Mars Attacks? Not if Life on Mars is Microscopic

Fagjun | Published 2017-03-05 07:26

Humanity has long been fascinated by the possibility that there is life on Mars. While the search has been long and somewhat fruitless, scientists have still not lost hope that Martian life exists. Luckily, if life forms can survive on Mars, it's not the kind that can invade Earth.

Lucky us.

Living on Mars can be harsh. The terrain is barren, extremely cold, dusty, there's little water, and the planet has also lost chunks of its atmosphere. With what we know about the conditions that can support life, Mars doesn't seem to be very hospitable.

However, there may be a particular life form that can survive not on the surface, but deep inside the planet.

Methanogens: Microscopic Life on Mars?

Scientists detected traces of methane gas in Mars's atmosphere. On Earth, methane mostly comes from organic sources. Of course, volcanoes also produce methane, but much of the methane on Earth comes from living things. Two studies postulate that life could possibly exist on Mars in the form of simple organisms called methanogens.
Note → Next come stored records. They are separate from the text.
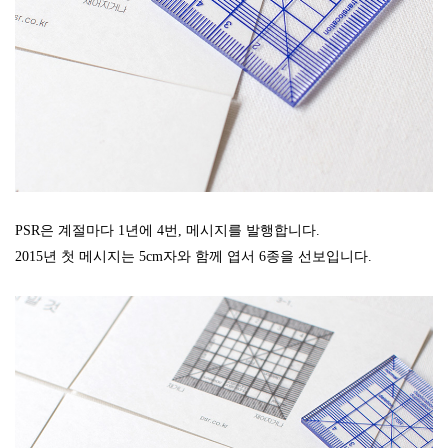
벤
트
[기
획
전]
건
축
가
안
지
용
PSR은 계절마다 1년에 4번, 메시지를 발행합니다.
의
2015년 첫 메시지는 5cm자와 함께 엽서 6종을 선보입니다.
AZERO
Rebecca Mickol is the lead author of a study titled “Low Pressure Tolerance by Methanogens in an Aqueous Environment: Implications for Subsurface Life on Mars”. According to Mickol, methanogens are strong candidates for Martian life. “They are anaerobic, and non-photosynthetic, meaning that they could exist in the subsurface,” Mickol says of the organisms. Methanogens also produce methane as a byproduct, and methane has been found on Mars.

An example of methanogens. This could be what life on Mars would look like.

To test this theory, Mickol and her team ran an experiment on four species of methanogens. They put these methanogens under low atmospheric pressures that would exist under the surface of Mars. All four species survived these conditions between three to 21 days.

Where Life Could Thrive on Mars

In another similar study, researchers took a closer look at the Martian subsurface. Pradeep Kumar, lead author of the study, and his team added the necessary presence of water to the equation. According to geothermal models, there would be liquid water about 30 kilometers under the Martian surface. However, whatever water there is down there would be subjected to certain pH levels, extreme pressure, and high temperatures.

Kumar and his team therefore replicated the probable subsurface conditions of Mars in a hydrostatic chamber. Their experiment showed that the methanogen species M. wolfeii survived the conditions it was in. “Our study raises an exciting possibility of methanogenic archaea to be a viable organism that can survive and possibly thrive in the subsurface conditions of Mars,” said Kumar.

Methanogens are simple microorganisms that belong to the group archaea. Archaea are single-celled organisms whose cells don't have nuclei or membrane-bound organelles. These organisms are ancient, and are prevalent throughout Earth. They survived the harsh conditions during Earth's early life, and they are still able to survive in the harshest areas of our planet.

The findings of the two studies are thus exciting. If methanogens can survive harsh conditions on Earth, then it might be able to survive on Mars. Though there is still a need for actual proof of life on Mars, we at least know now where to look.